We do not walk alone. Take a moment and look around this sanctuary. None of us walks this way alone. Christianity has consequences, and none of us can face those consequences alone. There is a danger to read the story of the rich man individualistically. We can make it a story about a man who has to individually choose whether or not he will follow Jesus. When Jesus invited the rich man to follow him, he invited him to join a community, a community boldly living life together in a new way. These followers of the way were later called Christians. Jesus walks beside us, and we walk beside our sisters and brothers, the body of Christ. Christianity has consequences, and none of us can face them alone. So I am excited to be here with you at St. John’s for the next couple of years. I am excited to walk with you and to boldly face, together, the consequences of our Christianity. Amen.
This sermon was SO good. I’m still thinking about it (and our talk afterward during the Equality March) these several weeks later.
This was good Mike. Really good. Way to go.
-Bree
Also, did you see this article in the Post today?
http://www.washingtonpost.com/wp-dyn/content/article/2009/10/13/AR2009101303601.html.
And I meant to mention that I was literally on the steps of your church yesterday evening. Part of a whirlwind trip to D.C./Baltimore during my reading week. But I didn’t realize you were interning there.
-Jesse
I preached on these readings at a church outside Baltimore – no presidents in attendance, I’m afraid.
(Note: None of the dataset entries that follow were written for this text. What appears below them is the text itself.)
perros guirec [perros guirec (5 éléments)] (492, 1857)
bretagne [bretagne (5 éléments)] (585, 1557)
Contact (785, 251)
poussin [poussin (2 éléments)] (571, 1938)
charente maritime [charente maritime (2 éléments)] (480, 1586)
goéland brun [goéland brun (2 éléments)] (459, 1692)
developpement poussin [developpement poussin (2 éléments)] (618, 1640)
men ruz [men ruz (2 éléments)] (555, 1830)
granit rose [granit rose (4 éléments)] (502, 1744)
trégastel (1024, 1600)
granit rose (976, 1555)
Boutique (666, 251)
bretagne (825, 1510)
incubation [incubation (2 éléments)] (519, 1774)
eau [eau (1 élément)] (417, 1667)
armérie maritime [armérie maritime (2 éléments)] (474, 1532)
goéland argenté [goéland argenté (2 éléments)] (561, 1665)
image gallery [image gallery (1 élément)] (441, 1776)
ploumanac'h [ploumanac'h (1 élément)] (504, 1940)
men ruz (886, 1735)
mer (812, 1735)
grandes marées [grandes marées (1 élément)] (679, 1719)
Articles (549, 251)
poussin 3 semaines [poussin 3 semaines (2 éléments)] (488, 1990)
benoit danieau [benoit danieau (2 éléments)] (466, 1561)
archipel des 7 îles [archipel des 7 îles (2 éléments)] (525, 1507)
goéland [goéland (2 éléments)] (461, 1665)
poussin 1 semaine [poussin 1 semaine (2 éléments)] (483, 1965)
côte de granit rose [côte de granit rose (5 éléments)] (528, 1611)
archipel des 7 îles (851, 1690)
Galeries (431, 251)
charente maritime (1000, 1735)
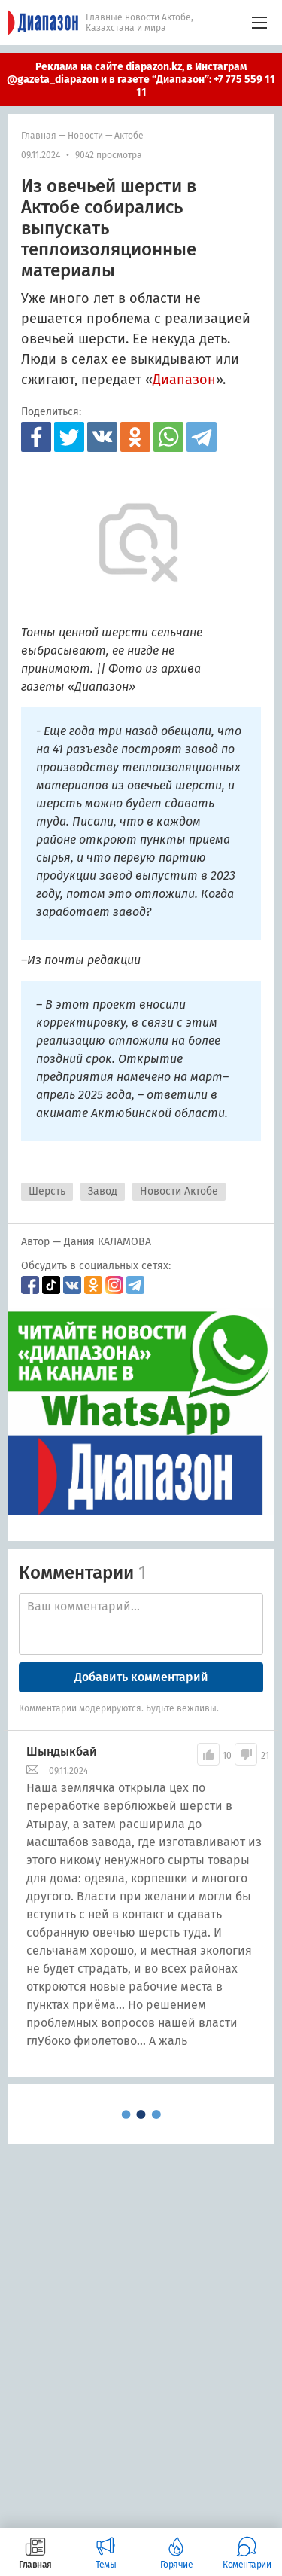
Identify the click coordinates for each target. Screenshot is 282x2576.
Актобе (129, 135)
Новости (85, 135)
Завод (102, 1191)
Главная (38, 135)
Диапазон (184, 379)
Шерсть (47, 1191)
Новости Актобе (179, 1191)
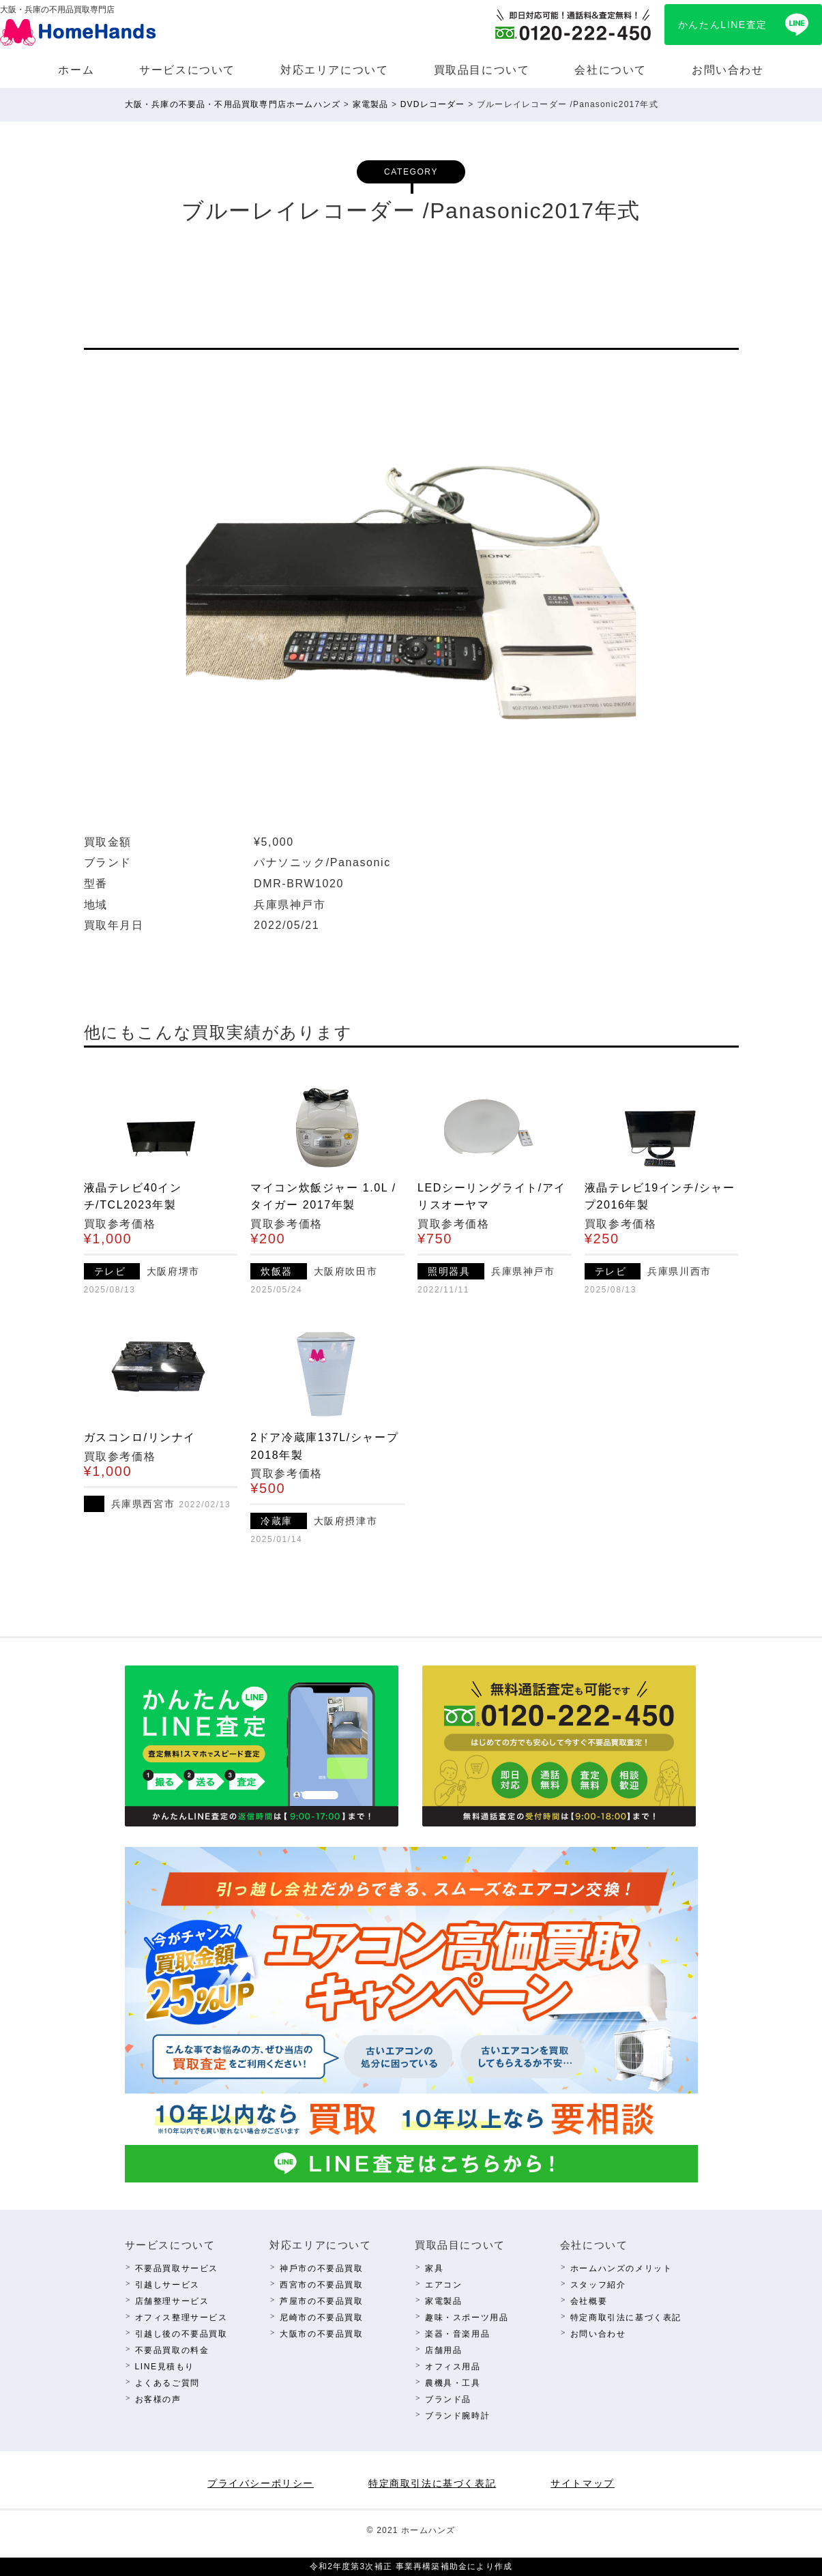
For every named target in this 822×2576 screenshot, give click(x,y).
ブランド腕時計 (457, 2415)
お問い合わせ (728, 70)
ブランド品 (448, 2399)
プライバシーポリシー (260, 2483)
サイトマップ (583, 2483)
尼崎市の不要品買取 (321, 2317)
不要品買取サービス (176, 2268)
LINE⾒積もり (164, 2366)
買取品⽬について (482, 70)
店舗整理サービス (172, 2301)
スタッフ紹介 (598, 2285)
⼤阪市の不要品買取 (321, 2334)
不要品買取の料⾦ (172, 2350)
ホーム (76, 70)
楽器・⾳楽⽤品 (457, 2334)
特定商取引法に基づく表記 (625, 2317)
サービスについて (187, 70)
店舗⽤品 (443, 2350)
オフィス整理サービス (181, 2317)
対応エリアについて (334, 70)
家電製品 (443, 2301)
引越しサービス (167, 2285)
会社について (610, 70)
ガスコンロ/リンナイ (140, 1437)
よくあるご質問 (167, 2383)
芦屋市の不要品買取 (321, 2301)
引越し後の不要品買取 (181, 2334)
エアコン (443, 2285)
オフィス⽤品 (453, 2366)
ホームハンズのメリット (621, 2268)
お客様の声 (158, 2399)
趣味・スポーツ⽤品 (466, 2317)
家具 (434, 2268)
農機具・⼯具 (453, 2383)
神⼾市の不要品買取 (321, 2268)
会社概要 (588, 2301)
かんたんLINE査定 (722, 24)
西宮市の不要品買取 (321, 2285)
David Bosch uses the phrase “bold humility” when talking about mission. I like it a lot.
-Jesse
Very moving! Especially when you said, “Persecutions are not easy to sell.”
What a beautiful line!
And then you were at your peak, while saying, “Christianity has consequences, and those consequences demand boldness.”
President needs to listen to such sermons quite often, these are difficult times for him.
Excellent, Mike.
Love the blend of story, encouragement, and challenge.
Keep it up bud.
It’s a good sermon. It’s an especially good sermon for a President, any President. It is an especially good sermon for a President facing the very hard choices currently before him.